17 January 2020   Leave a comment

The US and China have signed a “Phase 1” trade deal which, according to the State Council of the Chinese government will include the following:

“China and the United States have agreed on the text of a phase one economic and trade agreement based on the principle of equality and mutual respect.

“The text includes nine chapters: the preface, intellectual property rights, technology transfer, food and agricultural products, financial services, exchange rate and transparency, trade expansion, bilateral assessment and dispute settlement, and the final terms, according to a statement issued by the Chinese side on Dec 13.

“Both sides have reached consensus that the US side will fulfill its commitments to phase out its additional tariffs on Chinese products, so as to achieve a switch from hiking to cutting additional tariffs.”

The agreement avoids the tariffs US President Trump had threatened to raise, but leave the already existing tariffs in place:

“While threatened tariffs on finished consumer goods such as clothes and electronics were avoided, the deal also reaffirmed the White House’s commitment to tariffs as an enforcement mechanism, leaving in place sanctions on $370 billion worth of Chinese imports for the foreseeable future.

“This gives American buyers of those goods — primarily parts for items made in the U.S. — a greater degree of certainty in their input costs, albeit not in the direction they wanted.
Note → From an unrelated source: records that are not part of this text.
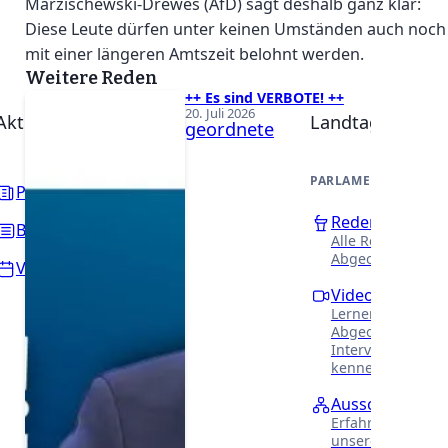
Marzischewski-Drewes (AfD) sagt deshalb ganz klar:
Diese Leute dürfen unter keinen Umständen auch noch
mit einer längeren Amtszeit belohnt werden.
Weitere Reden
++ Es sind VERBOTE! ++
20. Juli 2026
Aktuelles
Landtag
Abgeordnete
PARLAMENTARISCHE 
Presse
Reden
Beiträge
Alle Reden unser
Abgeordneten.
Veranstaltungen
Videothek
Lernen Sie unser
Abgeordneten in
Interviews näher
kennen.
Ausschüsse
Erfahren Sie meh
unsere Arbeit in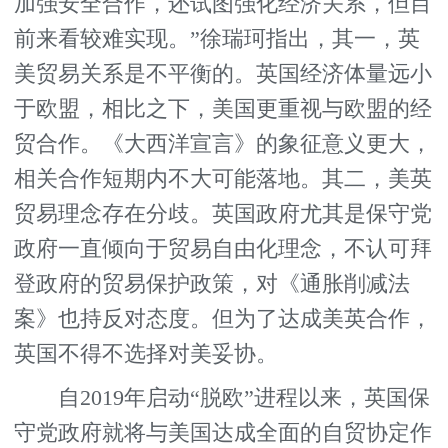
加强安全合作，还试图强化经济关系，但目
前来看较难实现。”徐瑞珂指出，其一，英
美贸易关系是不平衡的。英国经济体量远小
于欧盟，相比之下，美国更重视与欧盟的经
贸合作。《大西洋宣言》的象征意义更大，
相关合作短期内不大可能落地。其二，美英
贸易理念存在分歧。英国政府尤其是保守党
政府一直倾向于贸易自由化理念，不认可拜
登政府的贸易保护政策，对《通胀削减法
案》也持反对态度。但为了达成美英合作，
英国不得不选择对美妥协。
自2019年启动“脱欧”进程以来，英国保
守党政府就将与美国达成全面的自贸协定作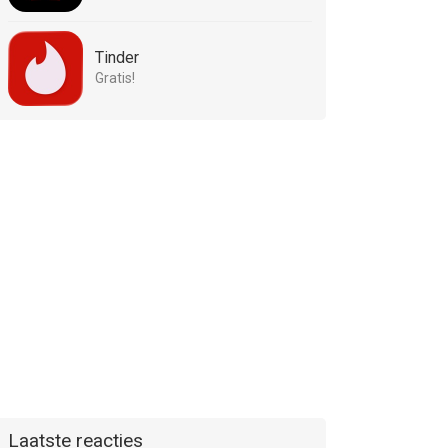
Tinder
Gratis!
Laatste reacties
Trade analysts said this means companies facing higher input costs would probably begin passing those along to consumers in the form of higher prices, if they had not done so already.”

The deal leaves a lot undetermined. China made promises on protecting intellectual property, but it made exactly the same promises when it joined the World Trade Organization in 2001. Similarly, the Chinese have promised to purchase US agricultural exports, but added an important caveat that those purchases depended on market conditions. And the enforcement of all the Phase 1 agreements is bilateral, not multilateral. That means that if there is a dispute about adherence to the agreement, the only enforcement mechanism is the threat of additional tariff increases or other constraints on trade. In short, it is not clear that the Phase 1 agreement really addresses the central issues that started the trade war in the first place.
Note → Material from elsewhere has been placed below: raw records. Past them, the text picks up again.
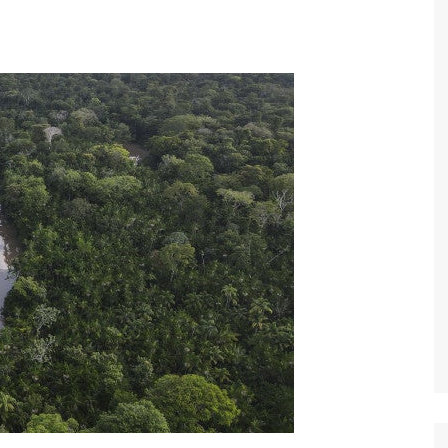
Economia
Esportes
Fama e TV
Justiça
Mundo
Política
Saúde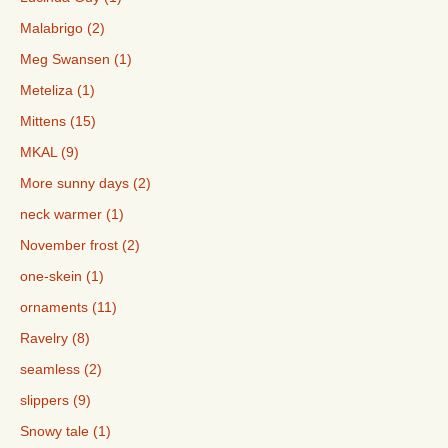
Malabrigo (2)
Meg Swansen (1)
Meteliza (1)
Mittens (15)
MKAL (9)
More sunny days (2)
neck warmer (1)
November frost (2)
one-skein (1)
ornaments (11)
Ravelry (8)
seamless (2)
slippers (9)
Snowy tale (1)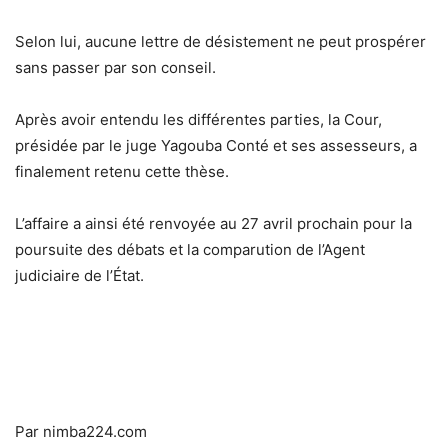
Selon lui, aucune lettre de désistement ne peut prospérer
sans passer par son conseil.
Après avoir entendu les différentes parties, la Cour,
présidée par le juge Yagouba Conté et ses assesseurs, a
finalement retenu cette thèse.
L’affaire a ainsi été renvoyée au 27 avril prochain pour la
poursuite des débats et la comparution de l’Agent
judiciaire de l’État.
Par nimba224.com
It should have been obvious that the Chinese were not enthusiastic about the deal. President Trump had indicated earlier that he expected President Xi Jinping to sign the agreement and that the signing would be held in Beijing. Instead, the agreement was signed by Vice-Premier Liu He in Washington, DC which allows President Xi to override the agreement if he deems that action necessary or desirable. The two-year trade war does not appear to have accomplished much and that failure stems from a misunderstanding of the Chinese economy by the US. Zachary Karabell explains:

“The United States has fundamentally misread the relative strengths of both itself and China. It has acted as if Chinese exports to the United States are the key driver of the Chinese economy and hence tariffs are a potent weapon. As underscored by a recent McKinsey study, in fact, China has been aggressively, purposefully and successfully shifting from an export-driven economy to a consumer-driven one. Much of the gain of exports accrues to the multinational companies that source in China and not to the domestic Chinese economy, and more and more Chinese manufacturing activity is geared toward its own vast internal ecosystem. Tariffs certainly stung, but their greatest impact was not economic but rather as a signal to Beijing that the United States was no longer a reliable economic partner.”

It seems safe to say that a pause in the trade hostilities is a welcome step. But it is hard to make the case that the trade war has really accomplished much, and the mutual suspicion between the US and China has only deepened because of the dispute.